Enforcing Single-User Access to PowerShell Remoting

Wed, Aug 24, 2011 2-minute read

I got a question today with an interesting request – “How do I ensure that only one user can access a machine via PowerShell Remoting at a time?”

We do have direct functionality to limit multiple sessions, but it that limit applies to sessions by the same user - see: MaxShellsPerUser for full detail about that setting. If you are doing some sort of self-service portal where everybody shares the same local username / password, MaxShellsPerUser is one way to solve the problem.

More commonly, though, you might want to enforce this restriction across all users on the machine. One useful thing to configure then is MaxConcurrentUsers.

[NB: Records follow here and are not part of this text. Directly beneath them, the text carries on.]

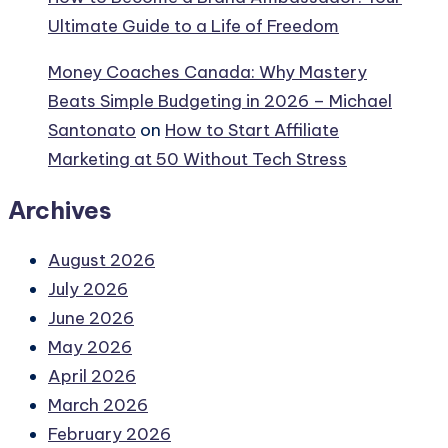
Ultimate Guide to a Life of Freedom
Money Coaches Canada: Why Mastery
Beats Simple Budgeting in 2026 – Michael
Santonato
on
How to Start Affiliate
Marketing at 50 Without Tech Stress
Archives
August 2026
July 2026
June 2026
May 2026
April 2026
March 2026
February 2026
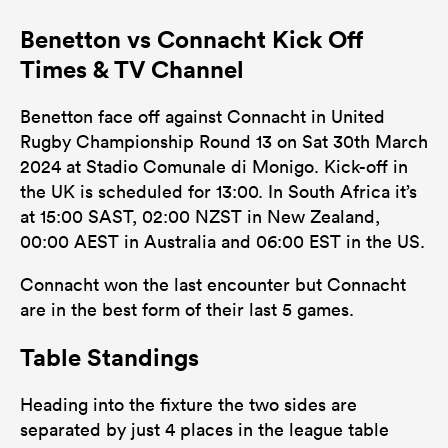
Benetton vs Connacht Kick Off
Times & TV Channel
Benetton face off against Connacht in United
Rugby Championship Round 13 on Sat 30th March
2024 at Stadio Comunale di Monigo. Kick-off in
the UK is scheduled for 13:00. In South Africa it’s
at 15:00 SAST, 02:00 NZST in New Zealand,
00:00 AEST in Australia and 06:00 EST in the US.
Connacht won the last encounter but Connacht
are in the best form of their last 5 games.
Table Standings
Heading into the fixture the two sides are
separated by just 4 places in the league table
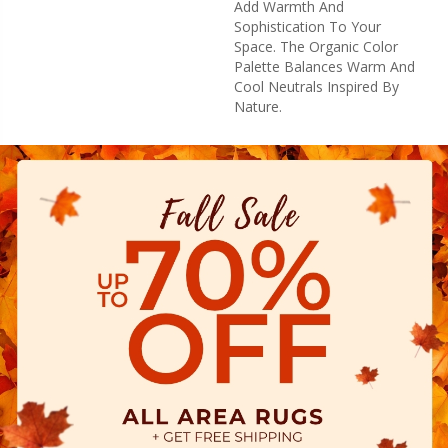
Add Warmth And
Sophistication To Your
Space. The Organic Color
Palette Balances Warm And
Cool Neutrals Inspired By
Nature.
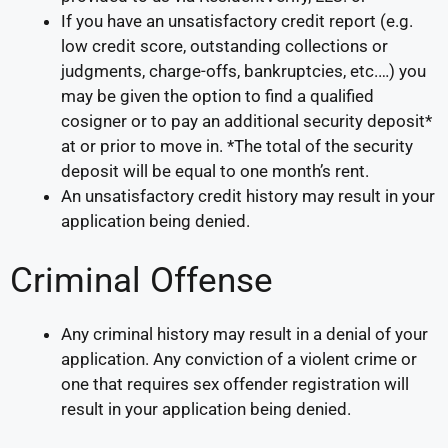
If you have an unsatisfactory credit report (e.g.
low credit score, outstanding collections or
judgments, charge-offs, bankruptcies, etc.…) you
may be given the option to find a qualified
cosigner or to pay an additional security deposit*
at or prior to move in. *The total of the security
deposit will be equal to one month’s rent.
An unsatisfactory credit history may result in your
application being denied.
Criminal Offense
Any criminal history may result in a denial of your
application. Any conviction of a violent crime or
one that requires sex offender registration will
result in your application being denied.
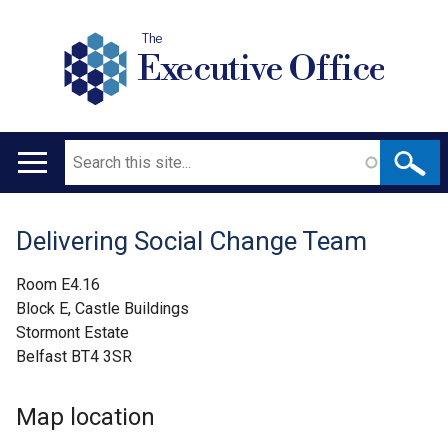
The
Executive Office
Search
Main
navigation
Delivering Social Change Team
Translation
help
Room E4.16
Block E, Castle Buildings
Stormont Estate
Belfast BT4 3SR
Map location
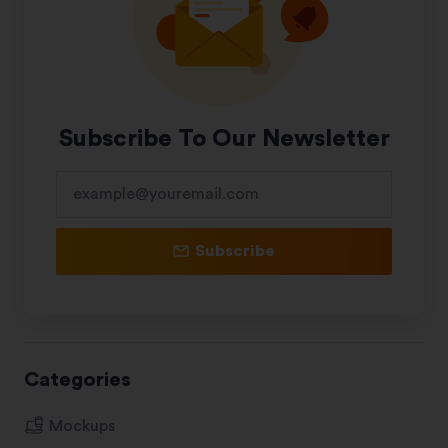
Subscribe To Our Newsletter
Subscribe
Categories
Mockups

Set MaxConcurrentUsers = 1 and MaxShellsPerUser = 1, and you’ve enforced single-user access.

If your needs are more complex than this, we can solve this with a custom PowerShell session configuration. Perhaps we’d like to offer unrestricted access to administrators on the (default) Microsoft.PowerShell configuration, but enforce throttling on a new one called “Contoso.Build”.

If you’ve never set up a custom session configuration before, there are many great resources. Ravikanth Chaganti, one of our awesome MVPs, has written a great introduction to them here:

This is also covered in the PowerShell Cookbook, recipe 29.20.

function IsMachineIdle
{
    $sessionHandle = New-Object System.Threading.Mutex $false,
        "PowerShellSessionMutex"
    $isAvailable = $false

    try
    {
        $isAvailable = $sessionHandle.WaitOne(1000)
    }
    catch [System.Threading.AbandonedMutexException]
    {
        $isAvailable = $true
    }

    $isAvailable
}

if(-not IsMachineIdle)
{
    "Sorry, the machine is in use. Try again in 5 minutes."
    exit
}

## Continue on with preparing a session

If you want to get more advanced (saying who is logged on, etc.), roll up your sleeves and dig in!